Saturday, October 18, 2014

On Mentorship

lining lining4

The rain has come in for the fall. Yesterday I spent the afternoon sewing together my jacket lining, marking seams with white chalk and easing charmeuse into itself. Next week I go in for another private class with my tailoring teacher, and I'm preparing what I can before then.

Lately I've sensed a sea change in my creative life. Graduation is close and I have a backlog of design ideas; at the same time, I'm feeling a pull to words that I haven't felt in a long, long time.

In another life, I had a daily notebook and would go on frantic two-day long binges, writing short stories. I had an English teacher from my community college who became my unofficial mentor after I started dropping off short stories in his office for critique, months after my creative writing class had ended. I still find myself writing a sentence and wondering what he'd think of it.

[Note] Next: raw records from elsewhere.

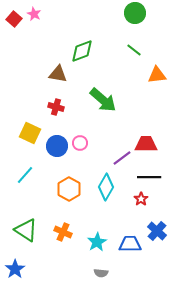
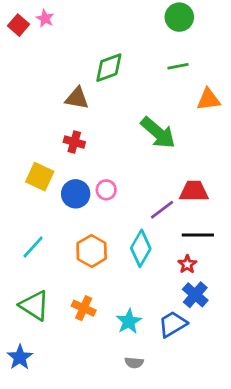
green line: (134, 50) -> (178, 66), turned -49
green arrow: (103, 100) -> (158, 133), moved
cyan line: (25, 175) -> (33, 247), moved
blue cross: (157, 231) -> (195, 295), moved
blue trapezoid: (130, 244) -> (173, 324), turned -30

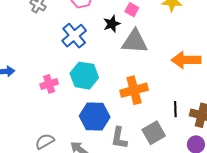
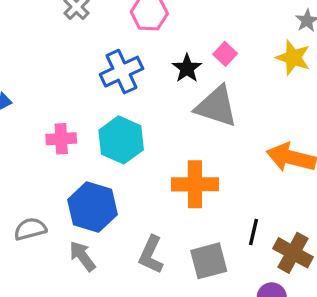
black star: (112, 24) -> (187, 68), turned -30
blue hexagon: (95, 116) -> (92, 207), moved

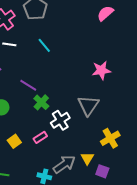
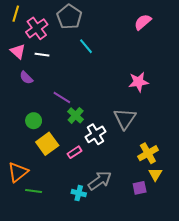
cyan line: (44, 45) -> (86, 46), moved
yellow square: (14, 141) -> (47, 144), moved, size x1.5
yellow triangle: (87, 158) -> (155, 174), moved
purple square: (102, 171) -> (140, 188), turned -32

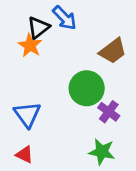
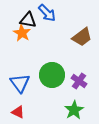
black triangle: (38, 28) -> (28, 20), turned 48
green circle: (87, 88) -> (52, 75), moved
green star: (102, 152) -> (74, 110), turned 30

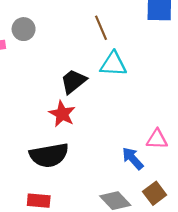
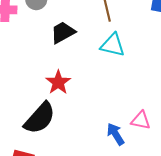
black trapezoid: (73, 81) -> (63, 32), moved
black semicircle: (49, 155) -> (40, 118), turned -48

It also makes me think about mentorship in general; although it's common among young creatives to have a mentor in their craft, some of the sparkle of mentorship seems to fade once we've crossed the threshold into adulthood. Yet, it seems that encouragement of growth and reflection is such a positive force for any creative person - or really, any person, in any field - that it seems a shame to leave it behind just because we're no longer young or in school.

It's part of why I like to tell all of my knitting students that I believe in them, as cheesy as it is - because anyone, of any age or skill level, can benefit from knowing that someone is on their side. Because it can, and does, make all the difference.